Some comments about this configuration file:

  1. The autoscaling target defines how the service should be autoscaled in response to incoming requests. The value of 5 indicates that additional containers should be deployed when the number of concurrent requests exceeds 5.

  2. The image string should point to image in the registry that you created earlier. In some cases, Kubernetes may fail to pull the image, even if it’s tagged with the right version due to some issues with mapping the version to the image. In these cases, you can use the SHA value of the image directly to skip this lookup. In this case, the image string would be registry/image@sha256:<SHA>.

  3. We have requested one U250 FPGA using the Xilinx FPGA plugin here. Depending on your use cases, this value may be different or not present.

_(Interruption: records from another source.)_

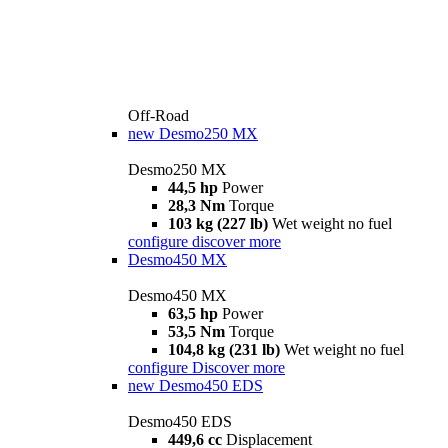
Off-Road
new
Desmo250 MX
Desmo250 MX
44,5 hp
Power
28,3 Nm
Torque
103 kg (227 lb)
Wet weight no fuel
configure
discover more
Desmo450 MX
Desmo450 MX
63,5 hp
Power
53,5 Nm
Torque
104,8 kg (231 lb)
Wet weight no fuel
configure
Discover more
new
Desmo450 EDS
Desmo450 EDS
449,6 cc
Displacement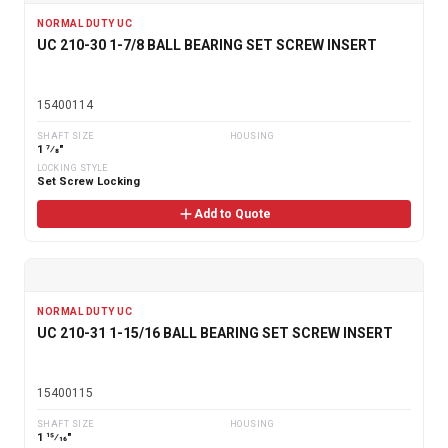
NORMAL DUTY UC
UC 210-30 1-7/8 BALL BEARING SET SCREW INSERT
15400114
SHAFT SIZE
HOUSING
1 7⁄8"
LOCKING STYLE
Set Screw Locking
Add to Quote
NORMAL DUTY UC
UC 210-31 1-15/16 BALL BEARING SET SCREW INSERT
15400115
SHAFT SIZE
HOUSING
1 15⁄16"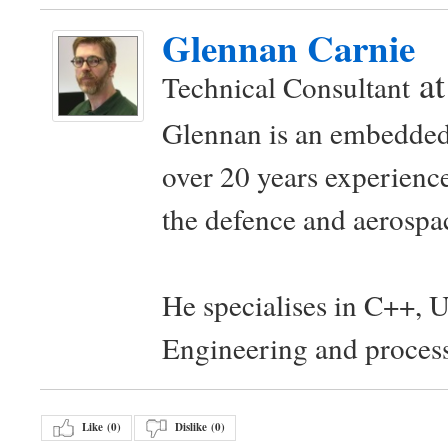
Glennan Carnie
a
Technical Consultant
Glennan is an embedded
over 20 years experience
the defence and aerospac
He specialises in C++, 
Engineering and proces
Like (
0
)
Dislike (
0
)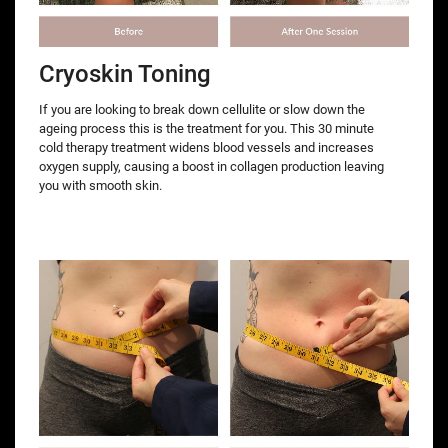
Cryoskin Toning
If you are looking to break down cellulite or slow down the
ageing process this is the treatment for you. This 30 minute
cold therapy treatment widens blood vessels and increases
oxygen supply, causing a boost in collagen production leaving
you with smooth skin.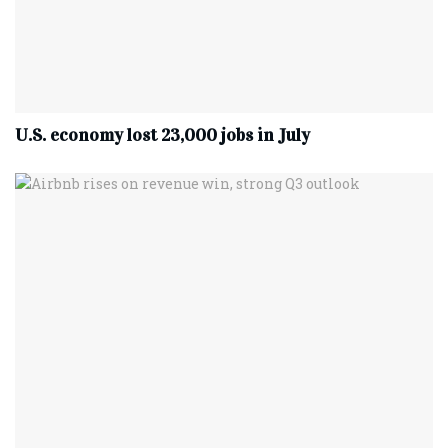
U.S. economy lost 23,000 jobs in July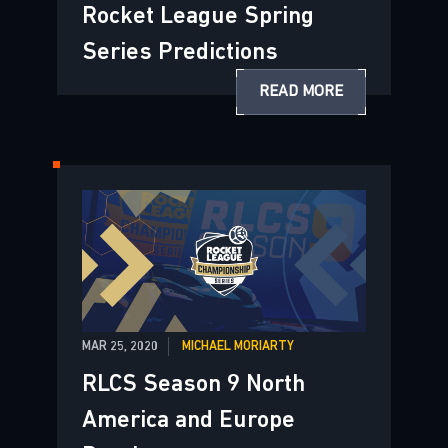
Rocket League Spring
Series Predictions
READ MORE
MAR 25, 2020
MICHAEL MORIARTY
RLCS Season 9 North
America and Europe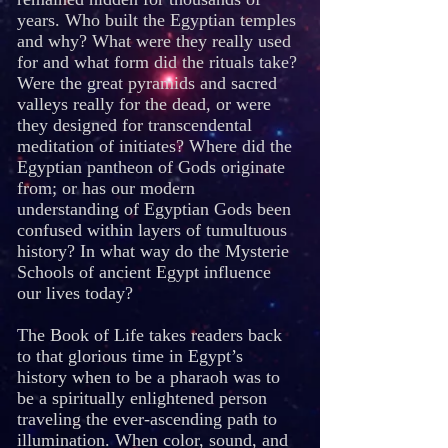
years. Who built the Egyptian temples
and why? What were they really used
for and what form did the rituals take?
Were the great pyramids and sacred
valleys really for the dead, or were
they designed for transcendental
meditation of initiates? Where did the
Egyptian pantheon of Gods originate
from; or has our modern
understanding of Egyptian Gods been
confused within layers of tumultuous
history? In what way do the Mysterie
Schools of ancient Egypt influence
our lives today?
The Book of Life takes readers back
to that glorious time in Egypt’s
history when to be a pharaoh was to
be a spiritually enlightened person
traveling the ever-ascending path to
illumination. When color, sound, and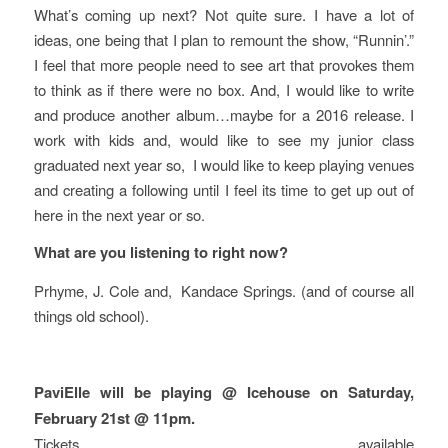
What’s coming up next? Not quite sure. I have a lot of
ideas, one being that I plan to remount the show, “Runnin’.”
I feel that more people need to see art that provokes them
to think as if there were no box. And, I would like to write
and produce another album…maybe for a 2016 release. I
work with kids and, would like to see my junior class
graduated next year so, I would like to keep playing venues
and creating a following until I feel its time to get up out of
here in the next year or so.
What are you listening to right now?
Prhyme, J. Cole and, Kandace Springs. (and of course all
things old school).
PaviElle will be playing @ Icehouse on Saturday,
February 21st @ 11pm.
Tickets available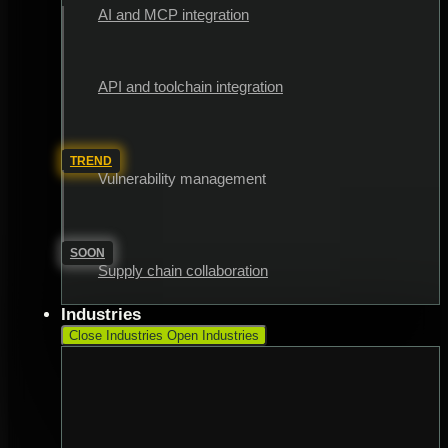
AI and MCP integration
API and toolchain integration
TREND
Vulnerability management
SOON
Supply chain collaboration
Industries
Close Industries
Open Industries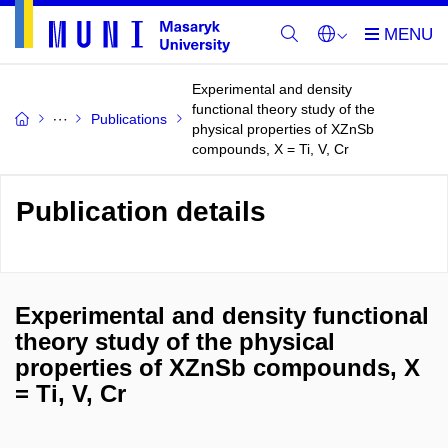
Experimental and density
functional theory study of the
Publications
physical properties of XZnSb
compounds, X = Ti, V, Cr
Publication details
Experimental and density functional
theory study of the physical
properties of XZnSb compounds, X
= Ti, V, Cr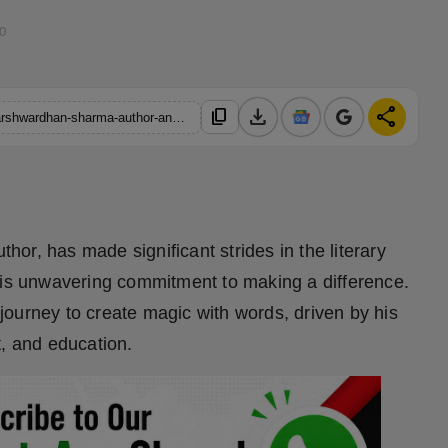
00
download
share
content_copy
https://hindustanmetro.com/the-inspirational-journey-of-anuj-harshwardhan-sharma-author-and-changemaker
or, has made significant strides in the literary
his unwavering commitment to making a difference.
ourney to create magic with words, driven by his
t, and education.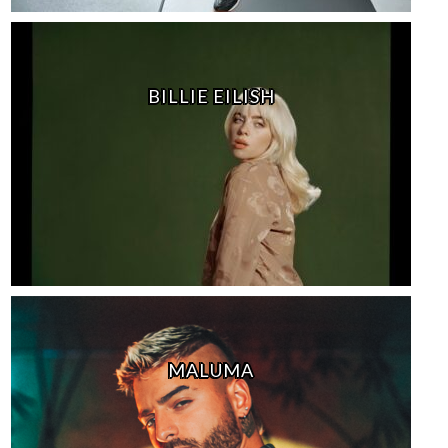
BILLIE EILISH
MALUMA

This service can be deployed on the cluster using:

$ kubectl apply -f <path to yaml file>

Next, we will deploy the model we want to run. This use case takes advantage of the multi-model serving feature of KServe.

---
apiVersion: "serving.kserve.io/v1alpha1"
kind: TrainedModel
metadata:
name: xmodel-resnet
spec:
inferenceService: proteus
model:
    framework: pytorch
    storageUri: url/to/resnet/xmodel
    memory: 1Gi
---

The string passed to the name field is significant and should be xmodel-<something> for running XModels. The string passed to inferenceService should match the name used in the InferenceServer YAML. The value of the framework key is unimportant but must be one of the values expected by KServe. As before, we can deploy this using:

$ kubectl apply -f <path to yaml file>

Making Requests

The method by which you communicate with your service depends on your Kubernetes cluster configuration. For example, one way to make requests is to get the address of the INGRESS_HOST and INGRESS_PORT, and then make requests to this URL by setting the Host header on all requests to your targeted service. This use case may be needed if your cluster doesn’t have a load-balancer and/or DNS enabled.

Once you can communicate with your service, you can make requests to the Inference Server using REST (e.g. with the Python API). The request will be routed to the server and the response will be returned.

1

Before building the production container, make sure you have all the xclbins for the FPGAs platforms you’re targeting in ./external/overlaybins/.The contents of this directory will be copied into the production container so these are available to the final image. In addition, you may need to update the value of the XLNX_VART_FIRMWARE variable in the Dockerfile to point to the path containing your xclbins (it should point to the actual directory containing these files as nested directories aren’t searched).